> **What you will do**
Please count the lines of the data that contain "Website" and state only the total.
>>>
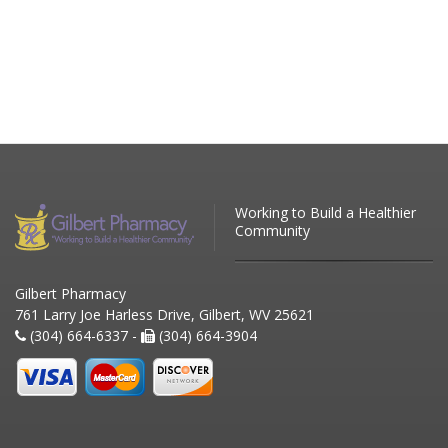
Working to Build a Healthier
Community
Gilbert Pharmacy
761 Larry Joe Harless Drive, Gilbert, WV 25621
(304) 664-6337 -
(304) 664-3904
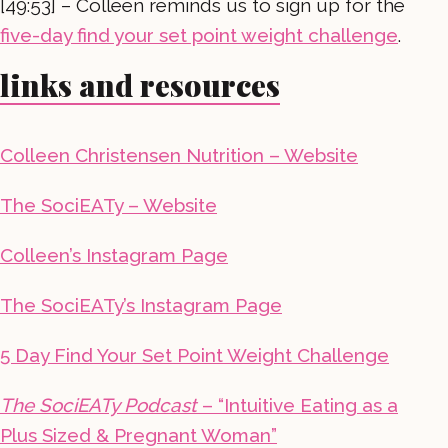
[49:53] – Colleen reminds us to sign up for the
five-day find your set point weight challenge
.
links and resources
Colleen Christensen Nutrition – Website
The SociEATy – Website
Colleen’s Instagram Page
The SociEATy’s Instagram Page
5 Day Find Your Set Point Weight Challenge
The SociEATy Podcast
– “Intuitive Eating as a
Plus Sized & Pregnant Woman”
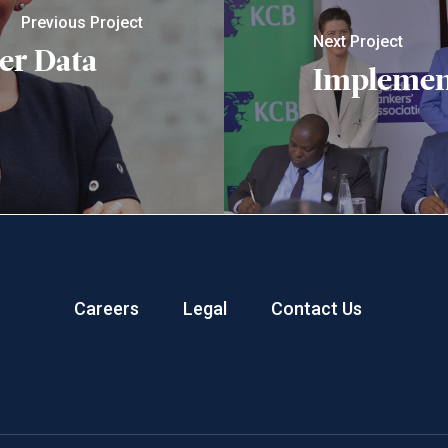
Previous Project
Next Project
er Data
Implemen
Careers
Legal
Contact Us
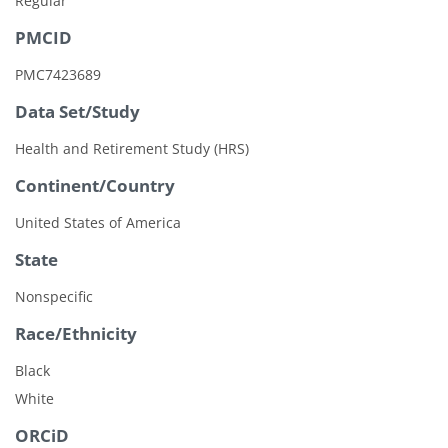
Regular
PMCID
PMC7423689
Data Set/Study
Health and Retirement Study (HRS)
Continent/Country
United States of America
State
Nonspecific
Race/Ethnicity
Black
White
ORCiD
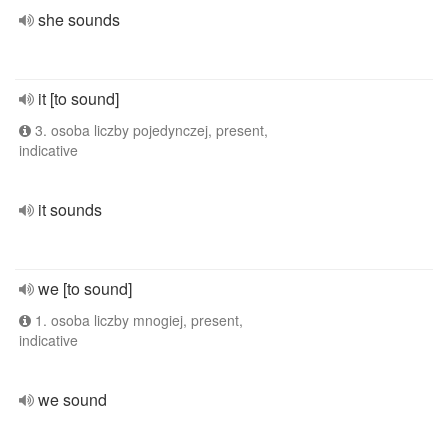
she sounds
it [to sound]
3. osoba liczby pojedynczej, present,
indicative
it sounds
we [to sound]
1. osoba liczby mnogiej, present,
indicative
we sound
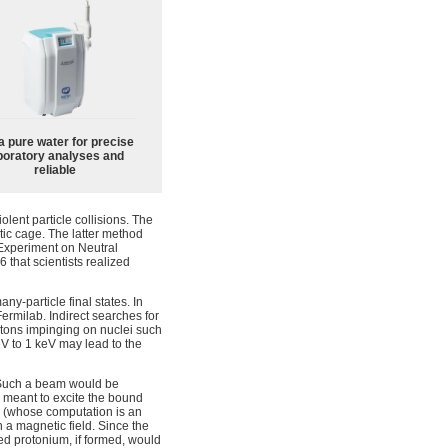
a pure water for precise
boratory analyses and
reliable
ent particle collisions. The
ic cage. The latter method
Experiment on Neutral
 that scientists realized
ny-particle final states. In
Fermilab. Indirect searches for
tons impinging on nuclei such
 eV to 1 keV may lead to the
. Such a beam would be
 is meant to excite the bound
cy (whose computation is an
 a magnetic field. Since the
ted protonium, if formed, would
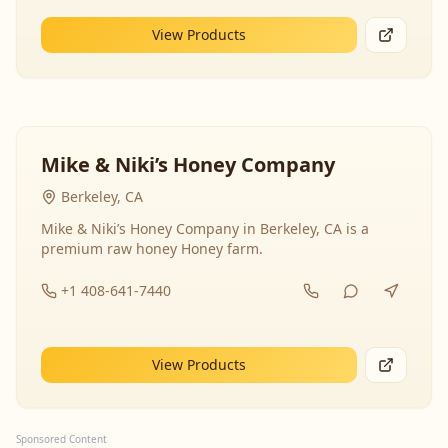
View Products
Mike & Niki’s Honey Company
Berkeley, CA
Mike & Niki’s Honey Company in Berkeley, CA is a
premium raw honey Honey farm.
+1 408-641-7440
View Products
Sponsored Content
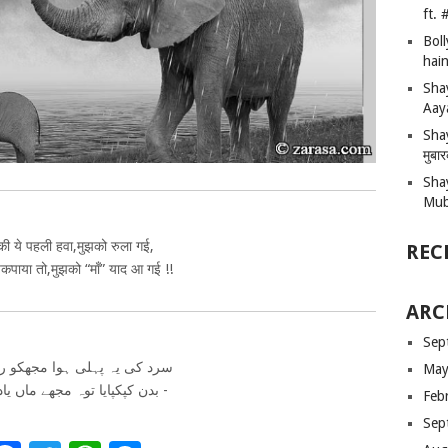
ft.
Bol
hain
Sha
Aay
Shay
मुबा
Sha
Mub
 की ये पहली हवा,मुझको रुला गई,
REC
पाया तो,मुझको “माँ” याद आ गई !!
ARC
Sep
 یہ پہلی ہوا مجھکو رولا گئی
May
بدن کپکپایا توہ مجھے ماں یاد آ گئی -
Feb
Sep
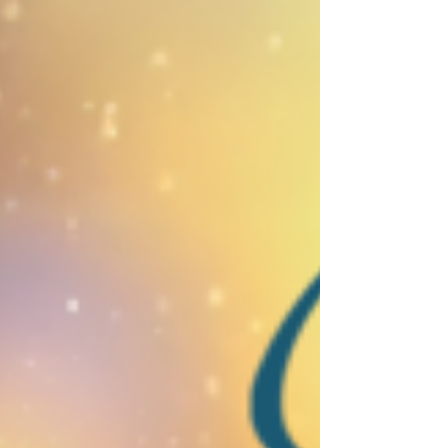
Foundation's 9th Annual A Million Steps to
Mental Health Awareness Walk. The day
was both a celebration and a powerful
reminder that mental health matters.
<<<
> **Output for this exercise**
2